The Art of Holding Your Breath: Understanding the Various Forms of Freediving
Freediving, or breath-hold diving, is a sport that allows divers to go underwater without the need for hefty equipment. Divers train to hold their breath for long periods so they can explore the ocean without surfacing for air. This opens up a new world of possibilities for divers, who can now go deeper and further. However, not all freediving is the same.
There are different types of freediving, each with its unique characteristics and challenges. In this article, we’ll discover the different types. From the exhilarating challenge of constant weight diving to the peaceful tranquillity of free immersion, we will delve into the world of freediving and discover how this captivating sport can be enjoyed.

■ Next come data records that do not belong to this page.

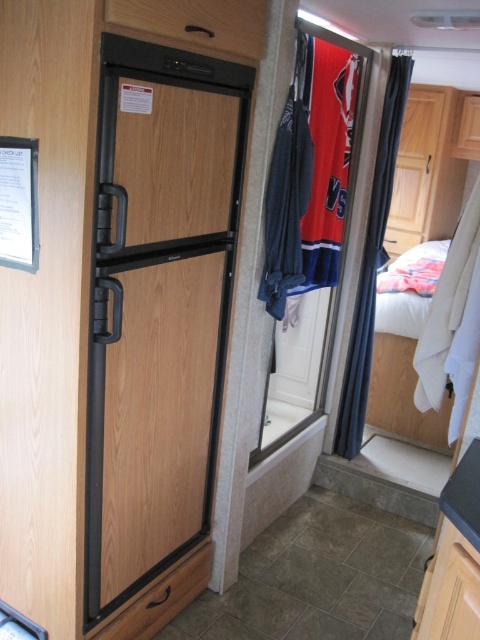 Question: Which is farther from the wooden drawer at upper center?

Choices:
 (A) black matte refrigerator at center
 (B) black wood drawer at lower center

Answer: (B)

Question: Does black matte refrigerator at center appear under wooden drawer at upper center?

Choices:
 (A) no
 (B) yes

Answer: (B)

Question: Is black matte refrigerator at center below black wood drawer at lower center?

Choices:
 (A) yes
 (B) no

Answer: (B)

Question: Which point appears closest to the camera in this image?

Choices:
 (A) (173, 22)
 (B) (112, 477)
 (C) (139, 624)

Answer: (A)

Question: Can you confirm if black matte refrigerator at center is smaller than wooden drawer at upper center?

Choices:
 (A) yes
 (B) no

Answer: (B)

Question: Considering the real-world distances, which object is closest to the black wood drawer at lower center?

Choices:
 (A) wooden drawer at upper center
 (B) black matte refrigerator at center

Answer: (B) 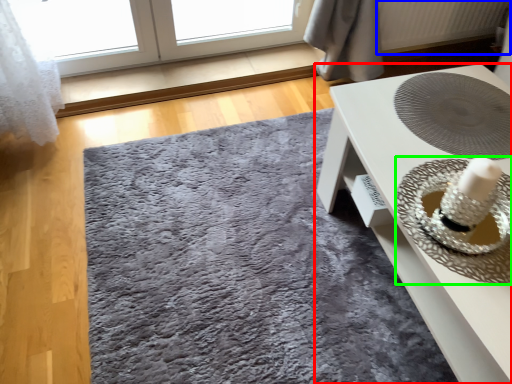 Question: Which object is the farthest from table (highlighted by a red box)? Choose among these: radiator (highlighted by a blue box) or straw hat (highlighted by a green box).

Choices:
 (A) radiator
 (B) straw hat

Answer: (A) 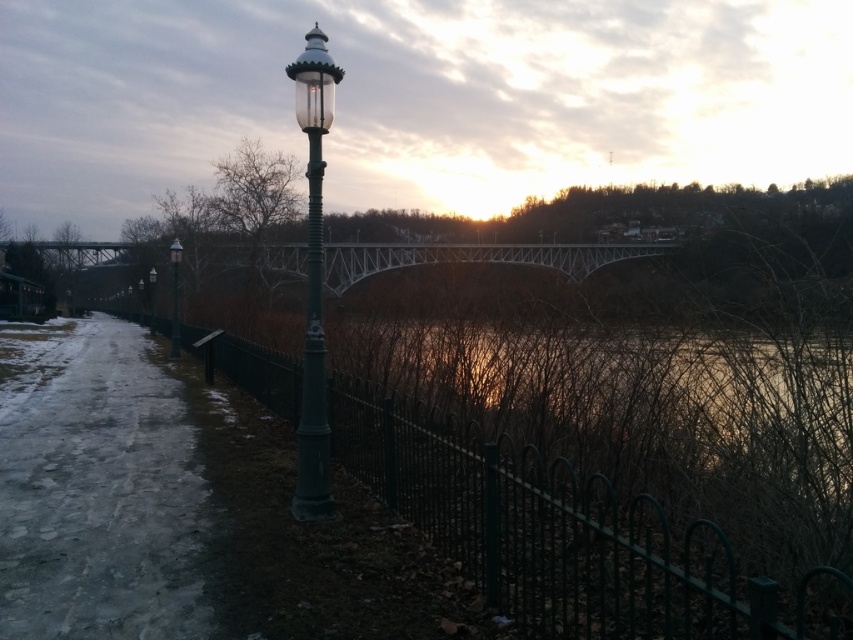 You are a painter standing at the end of the pathway and want to sketch the scene. You notice the green wrought iron fence at center and the green glass street light at left. Which object appears narrower in your painting?

The green wrought iron fence at center appears narrower because it has a lesser width compared to the green glass street light at left.

You are a city planner assessing the lighting in this winter scene. The green matte lamp post at center and the green glass street light at left are both present. Which one is taller?

The green glass street light at left is taller than the green matte lamp post at center.

You are standing at the center of the image and want to walk to the icy concrete path at lower left. Which direction should you move to reach it?

You should move to the lower left direction to reach the icy concrete path at lower left. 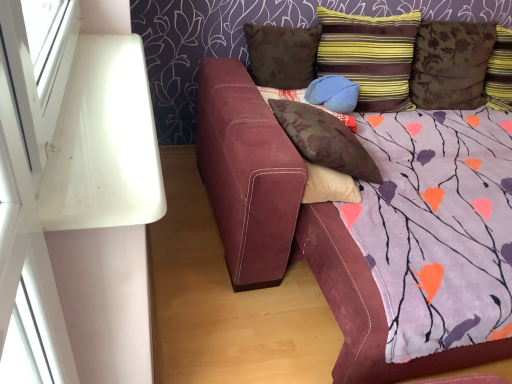 Question: Does striped velvet pillow at upper right, placed as the 2th pillow when sorted from right to left, have a lesser width compared to brown suede pillow at center, which ranks as the second pillow in left-to-right order?

Choices:
 (A) yes
 (B) no

Answer: (A)

Question: Is striped velvet pillow at upper right, marked as the 4th pillow in a left-to-right arrangement, positioned beyond the bounds of brown suede pillow at center, which ranks as the second pillow in left-to-right order?

Choices:
 (A) yes
 (B) no

Answer: (A)

Question: Would you say brown suede pillow at center, acting as the fourth pillow starting from the right, is part of striped velvet pillow at upper right, placed as the 2th pillow when sorted from right to left,'s contents?

Choices:
 (A) no
 (B) yes

Answer: (A)

Question: Does striped velvet pillow at upper right, marked as the 4th pillow in a left-to-right arrangement, have a larger size compared to brown suede pillow at center, which ranks as the second pillow in left-to-right order?

Choices:
 (A) no
 (B) yes

Answer: (B)

Question: Can you confirm if striped velvet pillow at upper right, placed as the 2th pillow when sorted from right to left, is smaller than brown suede pillow at center, which ranks as the second pillow in left-to-right order?

Choices:
 (A) no
 (B) yes

Answer: (A)

Question: Based on their sizes in the image, would you say suede couch at center is bigger or smaller than striped velvet pillow at upper right, marked as the 4th pillow in a left-to-right arrangement?

Choices:
 (A) small
 (B) big

Answer: (B)

Question: In terms of width, does suede couch at center look wider or thinner when compared to striped velvet pillow at upper right, marked as the 4th pillow in a left-to-right arrangement?

Choices:
 (A) thin
 (B) wide

Answer: (B)

Question: Is suede couch at center inside or outside of striped velvet pillow at upper right, placed as the 2th pillow when sorted from right to left?

Choices:
 (A) inside
 (B) outside

Answer: (B)

Question: Is suede couch at center in front of or behind striped velvet pillow at upper right, placed as the 2th pillow when sorted from right to left, in the image?

Choices:
 (A) behind
 (B) front

Answer: (B)

Question: From a real-world perspective, relative to suede couch at center, is brown suede pillow at center, which ranks as the second pillow in left-to-right order, vertically above or below?

Choices:
 (A) below
 (B) above

Answer: (B)

Question: Is point (320, 119) positioned closer to the camera than point (260, 274)?

Choices:
 (A) farther
 (B) closer

Answer: (B)

Question: Is brown suede pillow at center, acting as the fourth pillow starting from the right, taller or shorter than suede couch at center?

Choices:
 (A) tall
 (B) short

Answer: (A)

Question: In terms of width, does brown suede pillow at center, which ranks as the second pillow in left-to-right order, look wider or thinner when compared to suede couch at center?

Choices:
 (A) thin
 (B) wide

Answer: (A)

Question: Looking at their shapes, would you say brown suede pillow at upper center, the 5th pillow viewed from the right, is wider or thinner than striped velvet pillow at upper right, marked as the 4th pillow in a left-to-right arrangement?

Choices:
 (A) thin
 (B) wide

Answer: (A)

Question: Considering their positions, is brown suede pillow at upper center, the 1th pillow viewed from the left, located in front of or behind striped velvet pillow at upper right, marked as the 4th pillow in a left-to-right arrangement?

Choices:
 (A) front
 (B) behind

Answer: (B) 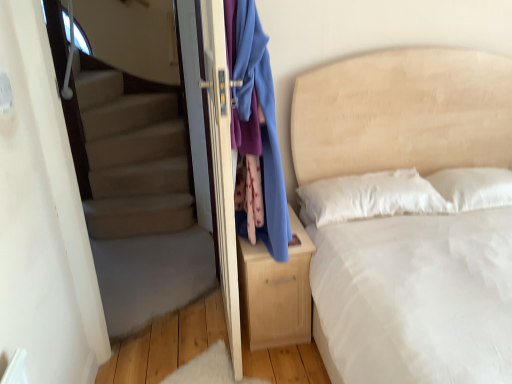 Locate an element on the screen. The width and height of the screenshot is (512, 384). matte white screen door at center is located at coordinates (x=212, y=144).

What are the coordinates of `blue fabric at center` in the screenshot? It's located at (256, 132).

Describe the element at coordinates (256, 132) in the screenshot. I see `blue fabric at center` at that location.

At what (x,y) coordinates should I click in order to perform the action: click on beige fabric bed at center. Please return your answer as a coordinate pair (x, y). The width and height of the screenshot is (512, 384). Looking at the image, I should click on (402, 113).

What do you see at coordinates (402, 113) in the screenshot?
I see `beige fabric bed at center` at bounding box center [402, 113].

The width and height of the screenshot is (512, 384). Find the location of `matte white screen door at center`. matte white screen door at center is located at coordinates (212, 144).

You are a GUI agent. You are given a task and a screenshot of the screen. Output one action in this format:
    pyautogui.click(x=<x>, y=<y>)
    Task: Click on the screen door that appears on the right of carpeted stairs at left
    
    Given the screenshot: What is the action you would take?
    pos(212,144)

Which of these two, carpeted stairs at left or matte white screen door at center, is thinner?

Thinner between the two is carpeted stairs at left.

From a real-world perspective, is carpeted stairs at left positioned above or below matte white screen door at center?

In terms of real-world spatial position, carpeted stairs at left is above matte white screen door at center.

Are carpeted stairs at left and matte white screen door at center far apart?

No, carpeted stairs at left is not far from matte white screen door at center.

Image resolution: width=512 pixels, height=384 pixels. I want to click on nightstand below the carpeted stairs at left (from the image's perspective), so click(x=276, y=291).

From the image's perspective, between carpeted stairs at left and light wood nightstand at center, who is located below?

6 Common types of freediving
There are several different types of freedives, each with its own challenges. The type of dives you try will vary with your experience level and training. Let’s look at some of the most common types of freediving:
A static apnea dive is where the diver holds their breath and stays floating on the water’s surface without moving. This type of dive aims to see how long the diver can hold their breath.
A dynamic apnea dive is where the diver swims horizontally underwater while holding their breath. This type of dive tests the diver’s endurance and swimming ability.
Constant Weight (CWT)
On these dives, the diver descends and ascends using only their fins. CWT doesn’t utilise the assistance of a buoyancy control device (BCD). The diver carries the same weight throughout the dive, making it challenging to maintain neutral buoyancy.
Free Immersion (FIM)
The diver descends and ascends using only their fins and a rope during a free immersion dive. The diver pulls themselves down and up the rope without the assistance of a BCD.
Variable Weight (VWT)
A variable weight dive uses a BCD and a rope. The diver pulls themselves down and up the rope, using a weight system to adjust their buoyancy.
No Limit (NLT)
Similar to VWT dives, a no-limit dive utilises a BCD and a rope to help the diver ascend and descend. The diver can use any method to descend and ascend, including a weight system, fins, or propulsion device.
While these are the most common types of freedivers, there are many variations and other types of dives. For example, alternative freediving methods include spearfishing, competitive freediving, freediving photography, and freediving with a mono fin.
How to choose freediving equipment?
Whatever freediving you do, it’s crucial to get the right equipment. Freedivers require minimal equipment, such as fins, a mask, a wet or dry suit, and weights, to name a few. When shopping for diving equipment, your primary concern should be comfort and safety. Suppose your fins or suit are causing you discomfort. After hours in the sea, this can turn into pain, disrupting your diving abilities.
Beyond comfort, you may want to find a sustainable equipment specialist such as agulhasocean.com. They combine usability with style, sustainable materials, and top performance. It’s essential to find reliable brands before investing in freediving gear.
Why do people learn to freedive?
There are several reasons why people learn to freedive. One of the main reasons is to try a more sustainable diving experience. Freediving allows divers to explore the ocean without needing heavy equipment, making it a more environmentally friendly and low-impact way to dive.
Freediving also offers benefits for mental and physical wellness. The sport’s meditative and peaceful nature can help reduce stress and improve self-confidence. Moreover, the physical act of diving and holding one’s breath may improve lung function and cardiovascular fitness.
Finally, people also learn to freedive to challenge themselves. Freediving requires a great deal of discipline, focus, and mental control. That’s why, the sense of accomplishment that comes from completing a dive is incredibly rewarding. In all, freediving offers the opportunity to explore the underwater world in a way that is impossible with traditional diving methods, making it a unique and exciting adventure for many people.
In conclusion, freediving is a captivating sport that allows divers to push themselves to new limits. Different types of freediving will suit different skill sets, and it’s vital to attend proper training before venturing into freediving.
Whether diving for environmental sustainability, mental and physical wellness or to challenge yourself, freediving offers an exciting way to explore the underwater world. With the right equipment and training, you’ll be able to dive deeper, stay longer, and explore more. So, take the plunge and discover the beauty of the ocean with freediving.